> **ACTION ITEM**: Set the whole listing down again exactly as written.

------------------------------------------------------------

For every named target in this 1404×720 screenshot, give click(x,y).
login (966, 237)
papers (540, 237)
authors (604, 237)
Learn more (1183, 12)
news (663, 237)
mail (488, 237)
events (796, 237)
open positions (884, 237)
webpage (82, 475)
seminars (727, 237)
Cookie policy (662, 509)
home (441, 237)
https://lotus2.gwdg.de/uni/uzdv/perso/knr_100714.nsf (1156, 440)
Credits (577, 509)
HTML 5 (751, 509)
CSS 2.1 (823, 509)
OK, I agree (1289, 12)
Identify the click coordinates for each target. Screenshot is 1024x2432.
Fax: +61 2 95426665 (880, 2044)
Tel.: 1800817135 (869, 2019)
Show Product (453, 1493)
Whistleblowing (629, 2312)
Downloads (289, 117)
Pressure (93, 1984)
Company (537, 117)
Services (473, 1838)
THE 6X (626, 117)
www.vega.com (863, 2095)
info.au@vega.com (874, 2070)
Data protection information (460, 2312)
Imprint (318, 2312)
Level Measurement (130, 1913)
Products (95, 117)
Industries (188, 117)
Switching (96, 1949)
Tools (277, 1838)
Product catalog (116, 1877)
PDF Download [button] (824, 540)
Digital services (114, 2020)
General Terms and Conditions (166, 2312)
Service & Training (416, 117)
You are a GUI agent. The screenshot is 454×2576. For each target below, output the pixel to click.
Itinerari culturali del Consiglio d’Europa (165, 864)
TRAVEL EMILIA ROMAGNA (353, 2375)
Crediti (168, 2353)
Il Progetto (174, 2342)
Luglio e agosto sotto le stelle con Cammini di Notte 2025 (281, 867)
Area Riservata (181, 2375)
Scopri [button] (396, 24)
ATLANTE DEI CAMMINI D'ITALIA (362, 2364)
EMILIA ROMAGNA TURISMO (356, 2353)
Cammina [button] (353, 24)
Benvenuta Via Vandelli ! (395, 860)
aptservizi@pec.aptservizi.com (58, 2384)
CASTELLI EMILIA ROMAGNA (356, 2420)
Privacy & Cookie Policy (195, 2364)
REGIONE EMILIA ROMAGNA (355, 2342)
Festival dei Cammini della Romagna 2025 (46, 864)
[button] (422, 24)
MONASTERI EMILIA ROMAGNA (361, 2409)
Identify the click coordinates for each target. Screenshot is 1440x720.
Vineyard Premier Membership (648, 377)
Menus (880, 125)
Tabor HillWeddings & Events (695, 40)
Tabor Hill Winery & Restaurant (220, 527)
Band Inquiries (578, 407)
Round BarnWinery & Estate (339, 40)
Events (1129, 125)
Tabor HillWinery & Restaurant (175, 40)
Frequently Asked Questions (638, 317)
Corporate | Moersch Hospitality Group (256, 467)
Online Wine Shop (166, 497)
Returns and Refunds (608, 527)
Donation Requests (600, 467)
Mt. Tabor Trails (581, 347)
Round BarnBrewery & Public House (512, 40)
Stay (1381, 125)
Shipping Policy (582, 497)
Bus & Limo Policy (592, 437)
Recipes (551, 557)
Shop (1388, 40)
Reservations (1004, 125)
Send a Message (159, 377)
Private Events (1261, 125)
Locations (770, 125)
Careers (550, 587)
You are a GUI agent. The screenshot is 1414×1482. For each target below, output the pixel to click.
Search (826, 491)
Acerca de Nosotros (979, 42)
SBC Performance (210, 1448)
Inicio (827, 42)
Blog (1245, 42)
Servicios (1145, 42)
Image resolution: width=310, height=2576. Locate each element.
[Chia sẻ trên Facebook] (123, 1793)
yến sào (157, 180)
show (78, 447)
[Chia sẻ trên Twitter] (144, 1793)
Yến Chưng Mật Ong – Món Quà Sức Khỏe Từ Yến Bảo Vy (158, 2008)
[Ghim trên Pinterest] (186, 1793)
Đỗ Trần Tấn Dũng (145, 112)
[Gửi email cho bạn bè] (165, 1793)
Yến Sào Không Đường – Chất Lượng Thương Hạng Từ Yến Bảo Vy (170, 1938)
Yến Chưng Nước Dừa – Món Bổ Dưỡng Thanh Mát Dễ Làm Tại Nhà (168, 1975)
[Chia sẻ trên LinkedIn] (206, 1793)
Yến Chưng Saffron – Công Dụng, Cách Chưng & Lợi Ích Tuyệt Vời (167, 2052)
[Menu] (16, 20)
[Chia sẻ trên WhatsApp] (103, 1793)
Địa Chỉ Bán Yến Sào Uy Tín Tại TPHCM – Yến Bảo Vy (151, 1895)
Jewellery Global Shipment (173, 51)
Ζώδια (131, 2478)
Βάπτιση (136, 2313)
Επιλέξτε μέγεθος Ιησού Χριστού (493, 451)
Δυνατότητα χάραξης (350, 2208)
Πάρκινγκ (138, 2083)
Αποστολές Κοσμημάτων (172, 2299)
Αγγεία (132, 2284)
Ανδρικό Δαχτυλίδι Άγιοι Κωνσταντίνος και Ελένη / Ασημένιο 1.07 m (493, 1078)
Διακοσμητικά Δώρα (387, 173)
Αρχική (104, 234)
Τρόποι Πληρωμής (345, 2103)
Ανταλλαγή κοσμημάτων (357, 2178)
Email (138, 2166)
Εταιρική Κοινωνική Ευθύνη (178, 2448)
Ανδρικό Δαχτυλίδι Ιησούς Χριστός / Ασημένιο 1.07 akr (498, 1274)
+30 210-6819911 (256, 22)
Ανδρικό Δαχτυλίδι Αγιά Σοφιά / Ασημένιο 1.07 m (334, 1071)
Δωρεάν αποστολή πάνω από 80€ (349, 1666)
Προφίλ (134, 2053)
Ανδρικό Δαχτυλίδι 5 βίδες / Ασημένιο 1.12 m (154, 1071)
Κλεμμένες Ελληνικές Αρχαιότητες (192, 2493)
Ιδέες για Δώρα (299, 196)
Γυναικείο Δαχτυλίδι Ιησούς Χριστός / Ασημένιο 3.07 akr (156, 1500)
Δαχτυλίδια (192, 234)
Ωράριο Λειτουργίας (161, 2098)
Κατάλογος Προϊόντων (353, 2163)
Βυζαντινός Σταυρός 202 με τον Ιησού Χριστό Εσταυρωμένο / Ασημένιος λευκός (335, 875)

------------------------------------------------------------

> **SOLUTION FOR THIS TASK**:
For every named target in this 1404×720 screenshot, give click(x,y).
login (966, 237)
papers (540, 237)
authors (604, 237)
Learn more (1183, 12)
news (663, 237)
mail (488, 237)
events (796, 237)
open positions (884, 237)
webpage (82, 475)
seminars (727, 237)
Cookie policy (662, 509)
home (441, 237)
https://lotus2.gwdg.de/uni/uzdv/perso/knr_100714.nsf (1156, 440)
Credits (577, 509)
HTML 5 (751, 509)
CSS 2.1 (823, 509)
OK, I agree (1289, 12)
Identify the click coordinates for each target. Screenshot is 1024x2432.
Fax: +61 2 95426665 (880, 2044)
Tel.: 1800817135 (869, 2019)
Show Product (453, 1493)
Whistleblowing (629, 2312)
Downloads (289, 117)
Pressure (93, 1984)
Company (537, 117)
Services (473, 1838)
THE 6X (626, 117)
www.vega.com (863, 2095)
info.au@vega.com (874, 2070)
Data protection information (460, 2312)
Imprint (318, 2312)
Level Measurement (130, 1913)
Products (95, 117)
Industries (188, 117)
Switching (96, 1949)
Tools (277, 1838)
Product catalog (116, 1877)
PDF Download [button] (824, 540)
Digital services (114, 2020)
General Terms and Conditions (166, 2312)
Service & Training (416, 117)
You are a GUI agent. The screenshot is 454×2576. For each target below, output the pixel to click.
Itinerari culturali del Consiglio d’Europa (165, 864)
TRAVEL EMILIA ROMAGNA (353, 2375)
Crediti (168, 2353)
Il Progetto (174, 2342)
Luglio e agosto sotto le stelle con Cammini di Notte 2025 (281, 867)
Area Riservata (181, 2375)
Scopri [button] (396, 24)
ATLANTE DEI CAMMINI D'ITALIA (362, 2364)
EMILIA ROMAGNA TURISMO (356, 2353)
Cammina [button] (353, 24)
Benvenuta Via Vandelli ! (395, 860)
aptservizi@pec.aptservizi.com (58, 2384)
CASTELLI EMILIA ROMAGNA (356, 2420)
Privacy & Cookie Policy (195, 2364)
REGIONE EMILIA ROMAGNA (355, 2342)
Festival dei Cammini della Romagna 2025 (46, 864)
[button] (422, 24)
MONASTERI EMILIA ROMAGNA (361, 2409)
Identify the click coordinates for each target. Screenshot is 1440x720.
Vineyard Premier Membership (648, 377)
Menus (880, 125)
Tabor HillWeddings & Events (695, 40)
Tabor Hill Winery & Restaurant (220, 527)
Band Inquiries (578, 407)
Round BarnWinery & Estate (339, 40)
Events (1129, 125)
Tabor HillWinery & Restaurant (175, 40)
Frequently Asked Questions (638, 317)
Corporate | Moersch Hospitality Group (256, 467)
Online Wine Shop (166, 497)
Returns and Refunds (608, 527)
Donation Requests (600, 467)
Mt. Tabor Trails (581, 347)
Round BarnBrewery & Public House (512, 40)
Stay (1381, 125)
Shipping Policy (582, 497)
Bus & Limo Policy (592, 437)
Recipes (551, 557)
Shop (1388, 40)
Reservations (1004, 125)
Send a Message (159, 377)
Private Events (1261, 125)
Locations (770, 125)
Careers (550, 587)
You are a GUI agent. The screenshot is 1414×1482. For each target below, output the pixel to click.
Search (826, 491)
Acerca de Nosotros (979, 42)
SBC Performance (210, 1448)
Inicio (827, 42)
Blog (1245, 42)
Servicios (1145, 42)
Image resolution: width=310, height=2576. Locate each element.
[Chia sẻ trên Facebook] (123, 1793)
yến sào (157, 180)
show (78, 447)
[Chia sẻ trên Twitter] (144, 1793)
Yến Chưng Mật Ong – Món Quà Sức Khỏe Từ Yến Bảo Vy (158, 2008)
[Ghim trên Pinterest] (186, 1793)
Đỗ Trần Tấn Dũng (145, 112)
[Gửi email cho bạn bè] (165, 1793)
Yến Sào Không Đường – Chất Lượng Thương Hạng Từ Yến Bảo Vy (170, 1938)
Yến Chưng Nước Dừa – Món Bổ Dưỡng Thanh Mát Dễ Làm Tại Nhà (168, 1975)
[Chia sẻ trên LinkedIn] (206, 1793)
Yến Chưng Saffron – Công Dụng, Cách Chưng & Lợi Ích Tuyệt Vời (167, 2052)
[Menu] (16, 20)
[Chia sẻ trên WhatsApp] (103, 1793)
Địa Chỉ Bán Yến Sào Uy Tín Tại TPHCM – Yến Bảo Vy (151, 1895)
Jewellery Global Shipment (173, 51)
Ζώδια (131, 2478)
Βάπτιση (136, 2313)
Επιλέξτε μέγεθος Ιησού Χριστού (493, 451)
Δυνατότητα χάραξης (350, 2208)
Πάρκινγκ (138, 2083)
Αποστολές Κοσμημάτων (172, 2299)
Αγγεία (132, 2284)
Ανδρικό Δαχτυλίδι Άγιοι Κωνσταντίνος και Ελένη / Ασημένιο 1.07 m (493, 1078)
Διακοσμητικά Δώρα (387, 173)
Αρχική (104, 234)
Τρόποι Πληρωμής (345, 2103)
Ανταλλαγή κοσμημάτων (357, 2178)
Email (138, 2166)
Εταιρική Κοινωνική Ευθύνη (178, 2448)
Ανδρικό Δαχτυλίδι Ιησούς Χριστός / Ασημένιο 1.07 akr (498, 1274)
+30 210-6819911 (256, 22)
Ανδρικό Δαχτυλίδι Αγιά Σοφιά / Ασημένιο 1.07 m (334, 1071)
Δωρεάν αποστολή πάνω από 80€ (349, 1666)
Προφίλ (134, 2053)
Ανδρικό Δαχτυλίδι 5 βίδες / Ασημένιο 1.12 m (154, 1071)
Κλεμμένες Ελληνικές Αρχαιότητες (192, 2493)
Ιδέες για Δώρα (299, 196)
Γυναικείο Δαχτυλίδι Ιησούς Χριστός / Ασημένιο 3.07 akr (156, 1500)
Δαχτυλίδια (192, 234)
Ωράριο Λειτουργίας (161, 2098)
Κατάλογος Προϊόντων (353, 2163)
Βυζαντινός Σταυρός 202 με τον Ιησού Χριστό Εσταυρωμένο / Ασημένιος λευκός (335, 875)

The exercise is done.